By the mid-1980s the demand for Clayden’s distinctive garments was keen. In 1988 she began producing four collections a year. Now fully staffed – with Roger Clayden as business manager and Barbara Schinners (now Barbara Hume) assisting Marian with garment design – clothing was produced in a facility nearby in Los Gatos. Clayden remained the creative force in her home dyeing studio, where experiments were done. Once patterns and colours were created for the season, assistants Karen Livingstone and Lucina Ellis dyed to fill the orders.

Ever inventive, Clayden developed her experiments with household objects. In the mid-1980s she introduced her famous ‘toaster prints’, fabrics printed with a design created using a sandwich toaster. She also extended her range of dye-removal techniques, among which was ombré discharge, which produces subtle shading. Clayden’s interest in textures can be seen in her expanding use of dyed passementerie, pattern-woven fabrics intended for upholstery, and pile fabrics of various types.

Unique to her collections were cut velvet panels designed by the artist and woven for her in France. These contributed to her increasing success into the late 1990s, and to the widespread fashion for devoré, a cheaper means of producing a semi-sheer cloth with areas of pile. Now being sold in luxury department stores such as Neiman Marcus and Saks Fifth Avenue, these and other understated, sensuous garments were worn by the likes of Cher, Sophia Loren, Diana Ross, Barbra Streisand, Elizabeth Taylor, Sigourney Weaver, Catherine Zeta-Jones and, in the films The Body Guard and She-Devil,  Whitney Houston and Meryl Streep respectively.

Marian’s iconic ‘toaster print’ on indigo cloth, clamp resist

Global Sensibilities

Having lived in four countries and travelled around the world, Clayden’s trail-blazing textiles embody a global sensibility. She drew inspiration from Kabuki, opera and modern dance,  from many countries’ garments and cloths, but also from her acute observations of nature, even taking inspiration from frond-wrapped palm trees. Passionate about sharing her knowledge, in the late 1970s she created three slide sets. These sold to colleges and workshop-leaders across the United States and Canada, demystifying her processes and influencing more than one generation of hand-dyers. 

Often travelling in Europe to obtain textiles for dyeing, in 1992 she was invited by Aid to Artisans to work alongside Hungarian felt-makers. Among the results were a series of waistcoats using Hungarian felt. Inventive accessories followed, all transcending traditional folk-costume associations. At once bold and subtle, glamorous and experimental, in 1995 her garments garnered the Golden Shears Award of San Francisco’s Focus magazine. By 1998, and again in 1999, Clayden Inc presented amid the prestigious ‘7th on 6th’ catwalk shows held in New York City during Fashion Week.

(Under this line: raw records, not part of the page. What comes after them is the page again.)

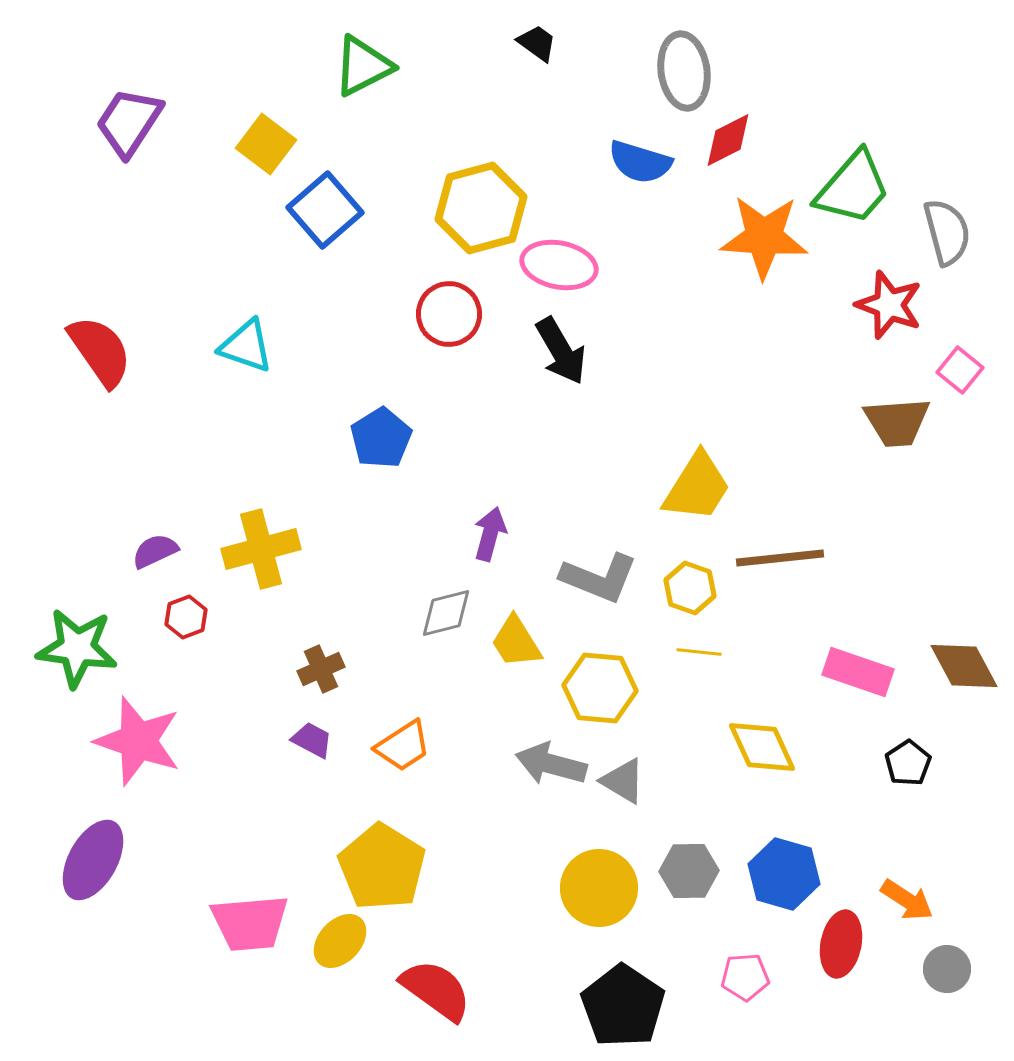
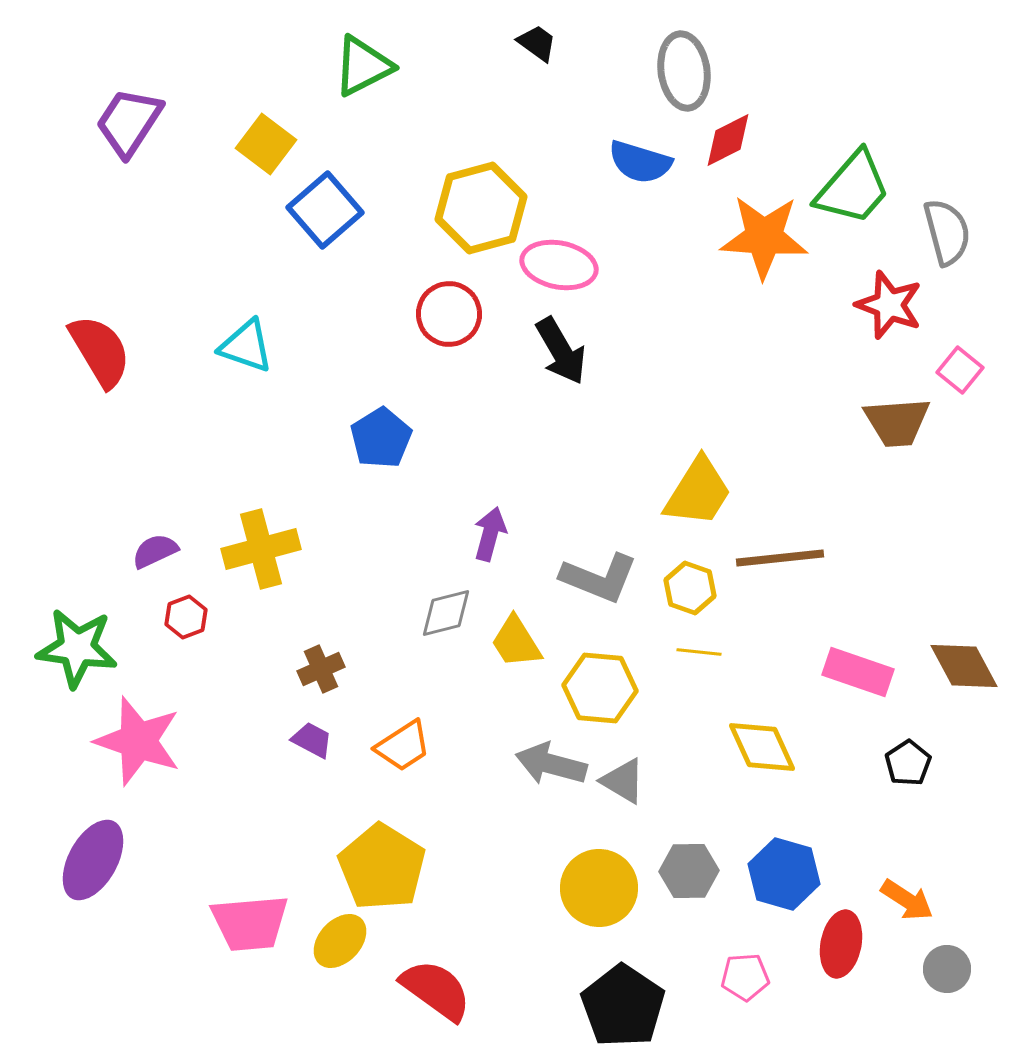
red semicircle at (100, 351): rotated 4 degrees clockwise
yellow trapezoid at (697, 487): moved 1 px right, 5 px down
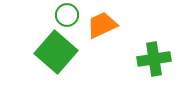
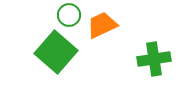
green circle: moved 2 px right
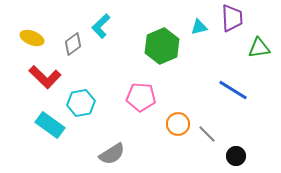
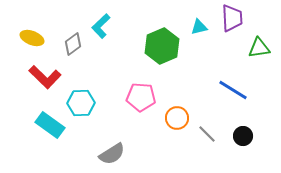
cyan hexagon: rotated 8 degrees clockwise
orange circle: moved 1 px left, 6 px up
black circle: moved 7 px right, 20 px up
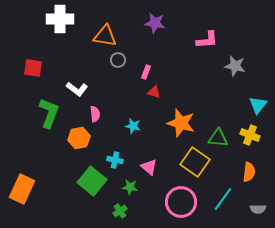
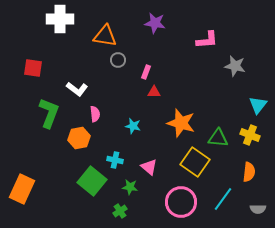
red triangle: rotated 16 degrees counterclockwise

In 2005, aged 67, Marian Clayden produced her last full collection. In 2007 the Surface Design Association celebrated her career with a retrospective exhibition in Kansas City; a larger retrospective opened in 2008 at the San Jose Museum of Quilts and Textiles. In 2012 she was awarded the honorary degree, Doctor of Art, from Nottingham Trent University. Generous, with innate elegance and technical authority, Clayden by then was widely admired for her magical visual effects and extraordinary artist’s eye. She died in September 2015.